Despite inclinations of softening the legislation, the voluntary termination of pregnancy remains liable from six months to five years in prison in the Kingdom.
Le Monde with AFP
A teenager died following a clandestine abortion in a rural region of south-eastern Morocco, local media reported on Wednesday, September 14. The 14 -year -old girl was buried Tuesday evening in the village of Boumia (Midelt province), according to a video of Chouf TV, an online channel present on site.
This news has aroused the indignation of feminist NGOs. “Abortion took place at the home of a young man who sexually exploited the victim,” the spring of dignity said on Tuesday in a statement, a coalition of Moroccan feminist associations.

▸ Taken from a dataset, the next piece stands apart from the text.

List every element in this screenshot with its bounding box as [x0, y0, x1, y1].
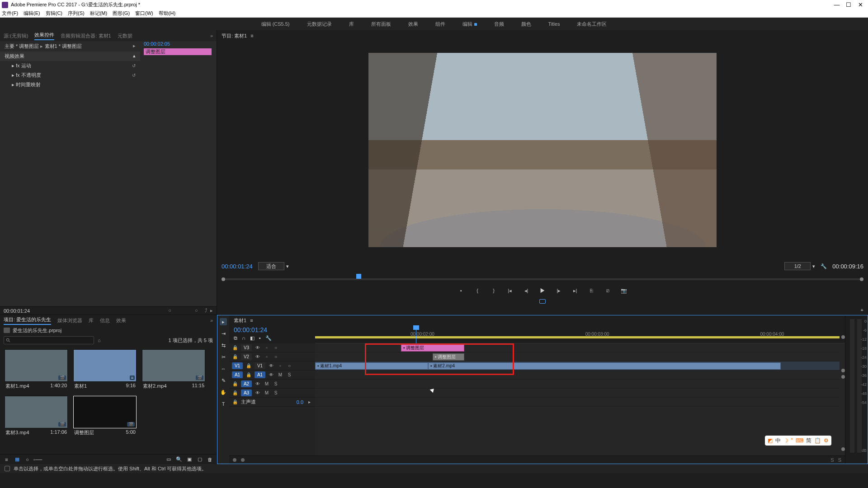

Following the drama, the royal gendarmerie challenged “the mother of the victim, a nurse and the owner of the house where the clandestine abortion took place,” the public channel 2M said on Wednesday on her site. A fourth suspect was then arrested because suspected of having “assisted during abortion”, according to the same source, which adds that the prosecution’s investigation continues.
“This tragedy is the consequence of a combination of institutionalized violence suffered by women,” feminist activist Betty Lachgar told AFP. Voluntary pregnancy interruption (abortion) remains liable from six months to five years in prison in Morocco. The penal code sanctions both the abort (from six months to two years in prison) and the people who practice the act (from one to five years in prison).
Morocco engaged in 2015 in a deep debate on “the emergency” of a relaxation of its legislation in the face of the scourge of hundreds of clandestine abortions practiced every day in sometimes disastrous health conditions. An official commission had in the process recommended that abortion becomes authorized in “some cases of force majeure”, especially in the event of rape or serious malformations. But no law has since come to confirm these recommendations, ardently supported by defenders of women’s rights.